Сама по себе смерть почему-то не пугает. Страшно только, что тело может умереть раньше, чем я найду способ разрушить этот проклятый шар, потому что тогда я навсегда останусь его частью, а это целая вечность, в которой нет ничего, кроме боли и приказов.
Что-то со свистом рассекло воздух, оцарапало щеку, и я поняла: все, думать уже некогда Пора действовать.
Бросаю корабль вниз, туда, где ветер несет над волнами соленые брызги. Предки, да почему же так медленно? Шарахаюсь в сторону от летящего в живот топора, сшибаю на подлете тяжелый метательный нож и падаю на колени прямо в бассейн, пропуская над головой целый залп самострельных болтов.

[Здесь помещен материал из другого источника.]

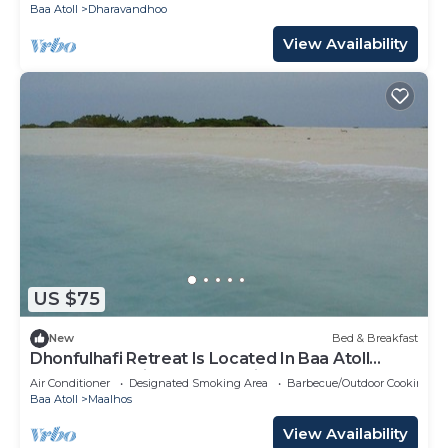
Baa Atoll
Dharavandhoo
View Availability
US $75
New
Bed & Breakfast
Dhonfulhafi Retreat Is Located In Baa Atoll
Maalhos, Maldives Near Hanifaru Bay.
Air Conditioner
Designated Smoking Area
Barbecue/Outdoor Cooking
Baa Atoll
Maalhos
View Availability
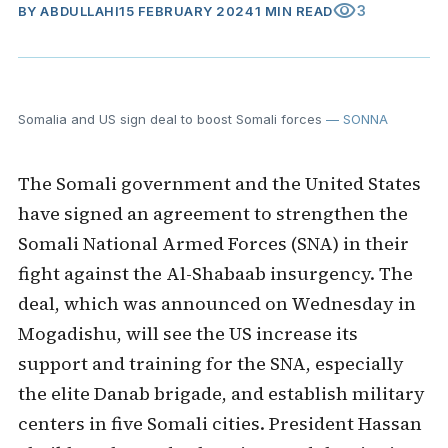
visibility
3
BY
ABDULLAHI
15 FEBRUARY 2024
1 MIN READ
Somalia and US sign deal to boost Somali forces
— SONNA
The Somali government and the United States
have signed an agreement to strengthen the
Somali National Armed Forces (SNA) in their
fight against the Al-Shabaab insurgency. The
deal, which was announced on Wednesday in
Mogadishu, will see the US increase its
support and training for the SNA, especially
the elite Danab brigade, and establish military
centers in five Somali cities. President Hassan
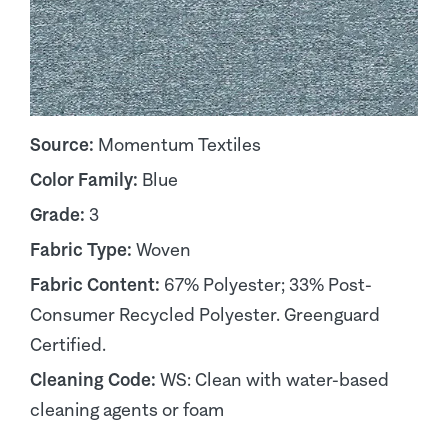
Source:
Momentum Textiles
Color Family:
Blue
Grade:
3
Fabric Type:
Woven
Fabric Content:
67% Polyester; 33% Post-
Consumer Recycled Polyester. Greenguard
Certified.
Cleaning Code:
WS: Clean with water-based
cleaning agents or foam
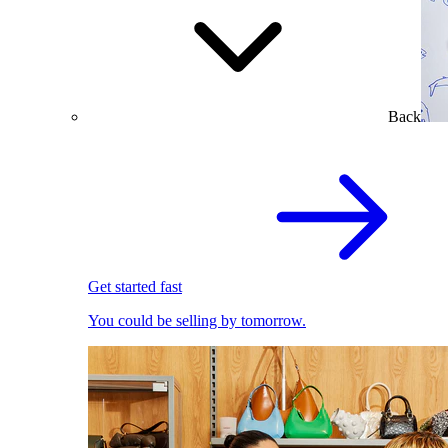
Back
Get started fast
You could be selling by tomorrow.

Мишень из меня что надо -проклятый шар будто прилип к моим рукам и сияет, будто розовое солнце.
Тогда я дотягиваюсь до кормы. Не руками, нет. Так, как только что господина Червяка за ухо дергала, только сильнее. Корабль вздрагивает, стонет надрывно и жутко, будто умирающее морское чудовище, доски палубы вспухают огромным нарывом и лопаются с оглушающим треском, обнажая черный провал трюма. Медленно, как в кошмарном сне, вся кормовая часть огромного корабля кренится все ниже и ниже, и вдруг исчезает, унося с собой вопящих, обезумевших от ужаса людей.
Оглушительный всплеск - и крики оборвались. Так, будто звук ножом срезало.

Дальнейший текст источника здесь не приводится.